The Trudeau government is playing a major role in this offensive against
Venezuelan sovereignty, its economy and political leadership. It is
participating in the OAS-sponsored Lima Group of right-wing Latin American
governments aimed at isolating Venezuela internationally. Immediately following
Maduro’s victory in the May 20 election, Ottawa slapped new sanctions on
Venezuela, accusing the country’s leaders of murders and other human-rights
abuses, and hinting that Canada might ask the International Criminal Court to
prosecute Maduro’s government.

Venezuela’s crisis — heavily impacted by the decline in state oil revenues — has
led many, including some on the left, to question the resource extraction and
export strategies characteristic in varying degrees of all the “progressive”
governments elected in Latin America over the last twenty years.

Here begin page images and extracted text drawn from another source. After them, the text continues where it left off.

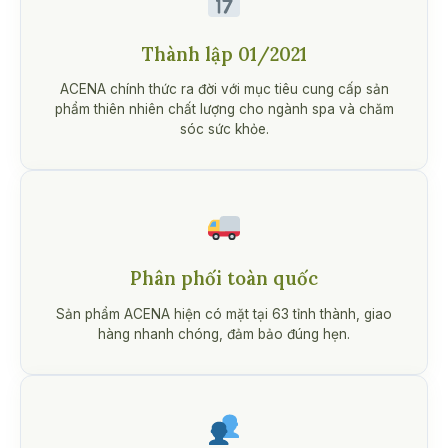
Thành lập 01/2021
ACENA chính thức ra đời với mục tiêu cung cấp sản
phẩm thiên nhiên chất lượng cho ngành spa và chăm
sóc sức khỏe.
Phân phối toàn quốc
Sản phẩm ACENA hiện có mặt tại 63 tỉnh thành, giao
hàng nhanh chóng, đảm bảo đúng hẹn.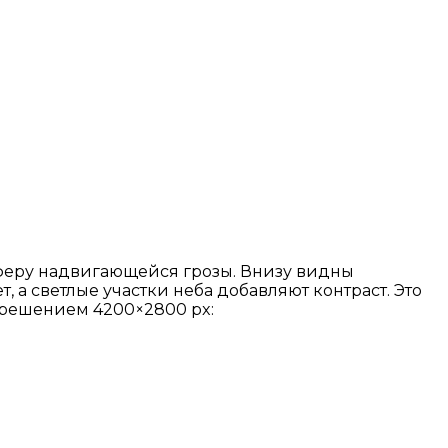
феру надвигающейся грозы. Внизу видны
 а светлые участки неба добавляют контраст. Это
зрешением 4200×2800 px: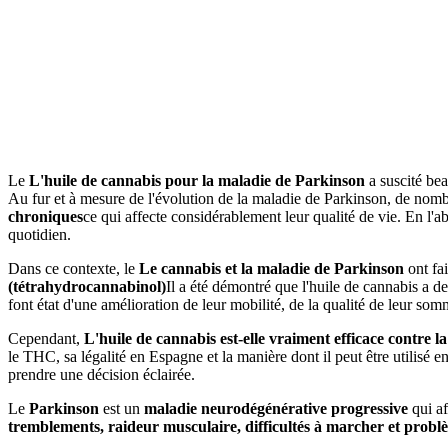
Le
L'huile de cannabis pour la maladie de Parkinson
a suscité bea
Au fur et à mesure de l'évolution de la maladie de Parkinson, de no
chroniques
ce qui affecte considérablement leur qualité de vie. En l'
quotidien.
Dans ce contexte, le
Le cannabis et la maladie de Parkinson
ont fai
(tétrahydrocannabinol)
Il a été démontré que l'huile de cannabis a d
font état d'une amélioration de leur mobilité, de la qualité de leur som
Cependant,
L'huile de cannabis est-elle vraiment efficace contre 
le THC, sa légalité en Espagne et la manière dont il peut être utilisé e
prendre une décision éclairée.
Le
Parkinson
est un
maladie neurodégénérative progressive
qui af
tremblements, raideur musculaire, difficultés à marcher et probl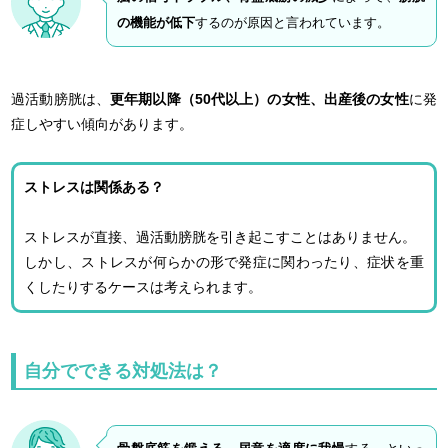
の機能が低下
するのが原因と言われています。
過活動膀胱は、
更年期以降（50代以上）の女性、出産後の女性
に発
症しやすい傾向があります。
ストレスは関係ある？
ストレスが直接、過活動膀胱を引き起こすことはありません。
しかし、ストレスが何らかの形で発症に関わったり、症状を重
くしたりするケースは考えられます。
自分でできる対処法は？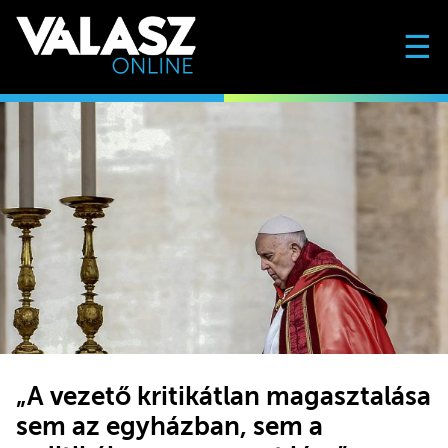
☰
„A vezető kritikátlan magasztalása
sem az egyházban, sem a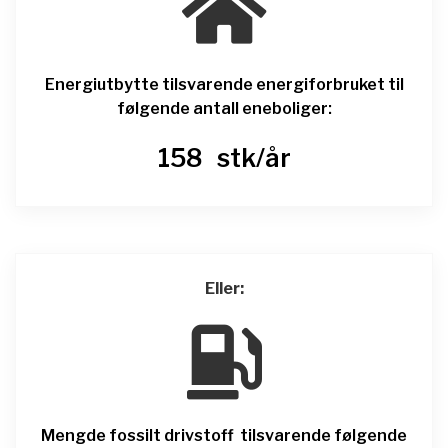

Energiutbytte tilsvarende energiforbruket til
følgende antall eneboliger:
158
stk/år
Eller:

Mengde fossilt drivstoff tilsvarende følgende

Those strategies have deep roots, however, in the history and social structures
of Latin America established by foreign conquest and occupation and as they have
evolved in the two centuries since most countries gained their formal
independence from their colonial masters.

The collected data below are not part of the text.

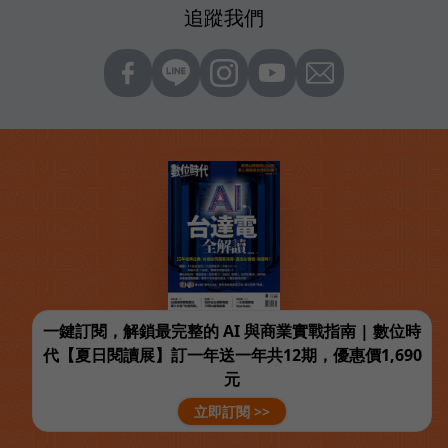
追蹤我們
一鍵訂閱，解鎖最完整的 AI 與商業實戰指南 | 數位時
代【夏日閱讀展】訂一年送一年共12期，優惠價1,690
元
立即訂閱 >>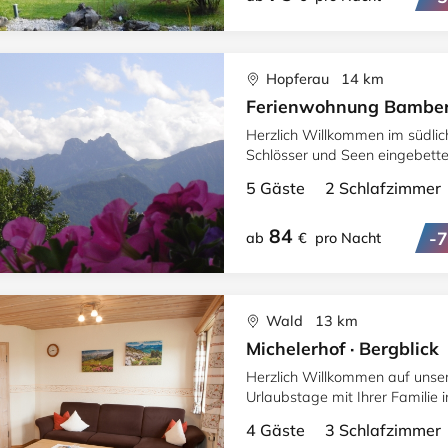
Hopferau 14 km
Ferienwohnung Bamberge
Herzlich Willkommen im südli
Schlösser und Seen eingebettet
5 Gäste 2 Schlafzimme
84
-
ab
€
pro Nacht
Wald 13 km
Michelerhof · Bergblick
Herzlich Willkommen auf unser
Urlaubstage mit Ihrer Familie
herrlichem Blick auf die Berge.
4 Gäste 3 Schlafzimme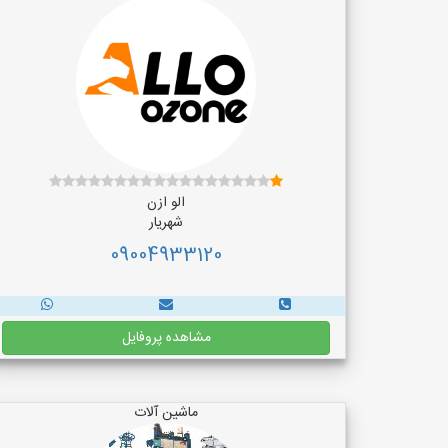
الو ازن
شهریار
09004933120
مشاهده پروفایل
ماشین آلات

An outstanding analysis of the 20th century background is Fernando Coronil’s
book The Magical State: Nature, Money, and Modernity in Venezuela, first
published in English in 1997 and later translated into Spanish by a Cuban,
Esther Pérez. Coronil (1944-2011) was a Venezuelan anthropologist who spent much
of his academic career teaching in the United States.

Fernando CoronilA classic of Latin American economic and social history,
Coronil’s book was published by Nueva Sociedad in 2002, then reissued in 2013 by
the publisher Alfa, in Caracas. “One of the fundamental books for understanding
Venezuela,” write the editors of Nueva Sociedad in its March-April 2018 edition
(No. 274), it “helps us to advance in an analysis of current problems in
Venezuela in light of a rentier model that began in the 1930s and has lasted
under the Bolivarian Revolution, which today is facing its most critical
moment.”

The 2013 edition of the book contains a prologue by Venezuelan sociologist
Edgardo Lander, reproduced in almost its entirety in Nueva Sociedad. Published
below is my translation of Lander’s text. Where Lander quotes Coronil (indented
text), I have substituted the English text from his book, with the relevant page
references.

Coronil wrote in advance of the recent work by Marxist ecosocialists such as
Paul Burkett and John Bellamy Foster on the ecological content in Marx’s work,
most of which is still unknown in Latin America. One can only speculate as to
how a reading of their studies might have modified his critique of Marx’s
alleged failure to incorporate nature in his analysis of the process of wealth
creation.

A further caveat for readers in the “Canadian petro-state,” where the Trudeau
government is so committed to ecologically disastrous tar-sands extraction and
export that it has — contrary to all economic logic — nationalized Kinder
Morgan’s Canadian assets to ensure construction of the TransMountain bitumen
pipeline expansion to the west coast.

There is a fundamental difference between Venezuela, where rent from oil is the
main source of state income, and Canada with its developed manufacturing and
service sectors and diversified economy. As Trudeau says, the TransMountain
pipeline is an integral part of his government’s Pan-Canadian Framework on
fighting climate change — even though the Framework text does not mention
pipelines, and his fossil fuels expansion strategy completely belies his claims
about Canada’s leading role in fighting climate catastrophe. But mining,
quarrying and oil and gas extraction account for just over 8% of Canada’s GDP,
and energy products (oil, natural gas, etc.) account for about 14% of Canada’s
exports. That’s a huge difference from Venezuela, as documented by Lander and
Coronil. It’s the difference between a highly developed settler state in the
imperial metropolis and a peripheral underdeveloped state in the global South.